● **What to work on**
Return every record below exactly as given.

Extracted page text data

--- --- ---

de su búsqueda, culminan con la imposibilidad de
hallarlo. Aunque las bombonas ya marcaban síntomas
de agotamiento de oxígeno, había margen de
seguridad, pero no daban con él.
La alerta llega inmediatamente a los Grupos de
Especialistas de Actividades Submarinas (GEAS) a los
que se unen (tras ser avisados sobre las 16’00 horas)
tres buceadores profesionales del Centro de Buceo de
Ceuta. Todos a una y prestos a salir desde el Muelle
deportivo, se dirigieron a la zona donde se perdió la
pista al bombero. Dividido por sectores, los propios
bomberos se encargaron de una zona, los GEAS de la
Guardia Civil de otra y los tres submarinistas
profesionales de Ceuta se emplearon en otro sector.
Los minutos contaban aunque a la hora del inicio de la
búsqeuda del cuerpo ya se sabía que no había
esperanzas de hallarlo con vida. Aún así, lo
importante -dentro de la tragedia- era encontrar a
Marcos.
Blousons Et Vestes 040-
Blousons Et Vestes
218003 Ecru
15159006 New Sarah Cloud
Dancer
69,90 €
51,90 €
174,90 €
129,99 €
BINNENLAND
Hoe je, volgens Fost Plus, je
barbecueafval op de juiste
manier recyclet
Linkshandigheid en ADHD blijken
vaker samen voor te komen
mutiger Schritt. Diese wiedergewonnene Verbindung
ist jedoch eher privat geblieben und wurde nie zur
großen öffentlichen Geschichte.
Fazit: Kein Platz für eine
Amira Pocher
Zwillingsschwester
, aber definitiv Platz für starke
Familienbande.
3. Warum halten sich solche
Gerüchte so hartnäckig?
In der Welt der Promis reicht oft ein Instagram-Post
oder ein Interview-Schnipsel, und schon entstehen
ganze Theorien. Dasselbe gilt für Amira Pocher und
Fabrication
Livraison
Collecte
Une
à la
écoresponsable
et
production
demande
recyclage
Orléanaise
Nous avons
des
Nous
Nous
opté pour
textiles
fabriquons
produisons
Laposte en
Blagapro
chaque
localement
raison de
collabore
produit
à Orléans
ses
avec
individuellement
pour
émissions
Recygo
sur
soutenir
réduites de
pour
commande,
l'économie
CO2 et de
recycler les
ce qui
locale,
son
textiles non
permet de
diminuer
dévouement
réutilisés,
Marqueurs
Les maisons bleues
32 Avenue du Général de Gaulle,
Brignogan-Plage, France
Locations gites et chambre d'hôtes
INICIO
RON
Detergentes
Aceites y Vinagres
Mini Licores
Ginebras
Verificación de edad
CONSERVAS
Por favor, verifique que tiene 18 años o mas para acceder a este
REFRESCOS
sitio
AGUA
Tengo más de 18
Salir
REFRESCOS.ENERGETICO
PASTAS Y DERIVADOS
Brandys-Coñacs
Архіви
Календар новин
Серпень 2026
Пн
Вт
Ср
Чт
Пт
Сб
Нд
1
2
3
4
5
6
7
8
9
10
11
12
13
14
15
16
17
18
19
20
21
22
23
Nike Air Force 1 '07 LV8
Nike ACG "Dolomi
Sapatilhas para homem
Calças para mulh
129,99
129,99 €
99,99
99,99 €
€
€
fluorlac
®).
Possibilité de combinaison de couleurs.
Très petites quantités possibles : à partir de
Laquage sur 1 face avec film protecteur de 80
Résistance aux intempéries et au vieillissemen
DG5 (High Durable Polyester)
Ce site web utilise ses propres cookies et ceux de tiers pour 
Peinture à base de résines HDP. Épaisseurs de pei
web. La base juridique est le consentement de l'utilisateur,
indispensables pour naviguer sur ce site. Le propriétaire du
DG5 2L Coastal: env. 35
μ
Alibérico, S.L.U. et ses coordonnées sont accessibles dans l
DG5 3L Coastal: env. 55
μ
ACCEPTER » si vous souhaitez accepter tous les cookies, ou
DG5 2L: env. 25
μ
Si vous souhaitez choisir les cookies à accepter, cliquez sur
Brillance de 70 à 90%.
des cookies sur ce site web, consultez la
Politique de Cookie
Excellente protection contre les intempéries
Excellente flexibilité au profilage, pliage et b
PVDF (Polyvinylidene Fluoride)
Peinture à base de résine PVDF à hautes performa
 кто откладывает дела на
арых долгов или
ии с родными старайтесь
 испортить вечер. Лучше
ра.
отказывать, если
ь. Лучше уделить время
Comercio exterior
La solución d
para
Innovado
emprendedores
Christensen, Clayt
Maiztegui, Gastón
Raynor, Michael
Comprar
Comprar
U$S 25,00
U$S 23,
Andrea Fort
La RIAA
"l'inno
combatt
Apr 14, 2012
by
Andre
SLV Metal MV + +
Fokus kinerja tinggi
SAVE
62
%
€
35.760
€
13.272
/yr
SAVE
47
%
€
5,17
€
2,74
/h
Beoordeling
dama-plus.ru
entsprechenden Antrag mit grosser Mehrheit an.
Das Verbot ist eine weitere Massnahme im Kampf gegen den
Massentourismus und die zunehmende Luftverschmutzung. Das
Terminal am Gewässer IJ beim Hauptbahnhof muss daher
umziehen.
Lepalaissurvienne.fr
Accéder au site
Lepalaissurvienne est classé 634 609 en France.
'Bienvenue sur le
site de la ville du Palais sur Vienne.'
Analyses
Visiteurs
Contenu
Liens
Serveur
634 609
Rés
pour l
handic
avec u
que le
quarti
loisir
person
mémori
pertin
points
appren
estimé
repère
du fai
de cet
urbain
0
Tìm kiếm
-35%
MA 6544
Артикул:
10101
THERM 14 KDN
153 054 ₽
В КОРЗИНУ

--- --- ---

● **Solution to this problem**
de su búsqueda, culminan con la imposibilidad de
hallarlo. Aunque las bombonas ya marcaban síntomas
de agotamiento de oxígeno, había margen de
seguridad, pero no daban con él.
La alerta llega inmediatamente a los Grupos de
Especialistas de Actividades Submarinas (GEAS) a los
que se unen (tras ser avisados sobre las 16’00 horas)
tres buceadores profesionales del Centro de Buceo de
Ceuta. Todos a una y prestos a salir desde el Muelle
deportivo, se dirigieron a la zona donde se perdió la
pista al bombero. Dividido por sectores, los propios
bomberos se encargaron de una zona, los GEAS de la
Guardia Civil de otra y los tres submarinistas
profesionales de Ceuta se emplearon en otro sector.
Los minutos contaban aunque a la hora del inicio de la
búsqeuda del cuerpo ya se sabía que no había
esperanzas de hallarlo con vida. Aún así, lo
importante -dentro de la tragedia- era encontrar a
Marcos.
Blousons Et Vestes 040-
Blousons Et Vestes
218003 Ecru
15159006 New Sarah Cloud
Dancer
69,90 €
51,90 €
174,90 €
129,99 €
BINNENLAND
Hoe je, volgens Fost Plus, je
barbecueafval op de juiste
manier recyclet
Linkshandigheid en ADHD blijken
vaker samen voor te komen
mutiger Schritt. Diese wiedergewonnene Verbindung
ist jedoch eher privat geblieben und wurde nie zur
großen öffentlichen Geschichte.
Fazit: Kein Platz für eine
Amira Pocher
Zwillingsschwester
, aber definitiv Platz für starke
Familienbande.
3. Warum halten sich solche
Gerüchte so hartnäckig?
In der Welt der Promis reicht oft ein Instagram-Post
oder ein Interview-Schnipsel, und schon entstehen
ganze Theorien. Dasselbe gilt für Amira Pocher und
Fabrication
Livraison
Collecte
Une
à la
écoresponsable
et
production
demande
recyclage
Orléanaise
Nous avons
des
Nous
Nous
opté pour
textiles
fabriquons
produisons
Laposte en
Blagapro
chaque
localement
raison de
collabore
produit
à Orléans
ses
avec
individuellement
pour
émissions
Recygo
sur
soutenir
réduites de
pour
commande,
l'économie
CO2 et de
recycler les
ce qui
locale,
son
textiles non
permet de
diminuer
dévouement
réutilisés,
Marqueurs
Les maisons bleues
32 Avenue du Général de Gaulle,
Brignogan-Plage, France
Locations gites et chambre d'hôtes
INICIO
RON
Detergentes
Aceites y Vinagres
Mini Licores
Ginebras
Verificación de edad
CONSERVAS
Por favor, verifique que tiene 18 años o mas para acceder a este
REFRESCOS
sitio
AGUA
Tengo más de 18
Salir
REFRESCOS.ENERGETICO
PASTAS Y DERIVADOS
Brandys-Coñacs
Архіви
Календар новин
Серпень 2026
Пн
Вт
Ср
Чт
Пт
Сб
Нд
1
2
3
4
5
6
7
8
9
10
11
12
13
14
15
16
17
18
19
20
21
22
23
Nike Air Force 1 '07 LV8
Nike ACG "Dolomi
Sapatilhas para homem
Calças para mulh
129,99
129,99 €
99,99
99,99 €
€
€
fluorlac
®).
Possibilité de combinaison de couleurs.
Très petites quantités possibles : à partir de
Laquage sur 1 face avec film protecteur de 80
Résistance aux intempéries et au vieillissemen
DG5 (High Durable Polyester)
Ce site web utilise ses propres cookies et ceux de tiers pour 
Peinture à base de résines HDP. Épaisseurs de pei
web. La base juridique est le consentement de l'utilisateur,
indispensables pour naviguer sur ce site. Le propriétaire du
DG5 2L Coastal: env. 35
μ
Alibérico, S.L.U. et ses coordonnées sont accessibles dans l
DG5 3L Coastal: env. 55
μ
ACCEPTER » si vous souhaitez accepter tous les cookies, ou
DG5 2L: env. 25
μ
Si vous souhaitez choisir les cookies à accepter, cliquez sur
Brillance de 70 à 90%.
des cookies sur ce site web, consultez la
Politique de Cookie
Excellente protection contre les intempéries
Excellente flexibilité au profilage, pliage et b
PVDF (Polyvinylidene Fluoride)
Peinture à base de résine PVDF à hautes performa
 кто откладывает дела на
арых долгов или
ии с родными старайтесь
 испортить вечер. Лучше
ра.
отказывать, если
ь. Лучше уделить время
Comercio exterior
La solución d
para
Innovado
emprendedores
Christensen, Clayt
Maiztegui, Gastón
Raynor, Michael
Comprar
Comprar
U$S 25,00
U$S 23,
Andrea Fort
La RIAA
"l'inno
combatt
Apr 14, 2012
by
Andre
SLV Metal MV + +
Fokus kinerja tinggi
SAVE
62
%
€
35.760
€
13.272
/yr
SAVE
47
%
€
5,17
€
2,74
/h
Beoordeling
dama-plus.ru
entsprechenden Antrag mit grosser Mehrheit an.
Das Verbot ist eine weitere Massnahme im Kampf gegen den
Massentourismus und die zunehmende Luftverschmutzung. Das
Terminal am Gewässer IJ beim Hauptbahnhof muss daher
umziehen.
Lepalaissurvienne.fr
Accéder au site
Lepalaissurvienne est classé 634 609 en France.
'Bienvenue sur le
site de la ville du Palais sur Vienne.'
Analyses
Visiteurs
Contenu
Liens
Serveur
634 609
Rés
pour l
handic
avec u
que le
quarti
loisir
person
mémori
pertin
points
appren
estimé
repère
du fai
de cet
urbain
0
Tìm kiếm
-35%
MA 6544
Артикул:
10101
THERM 14 KDN
153 054 ₽
В КОРЗИНУ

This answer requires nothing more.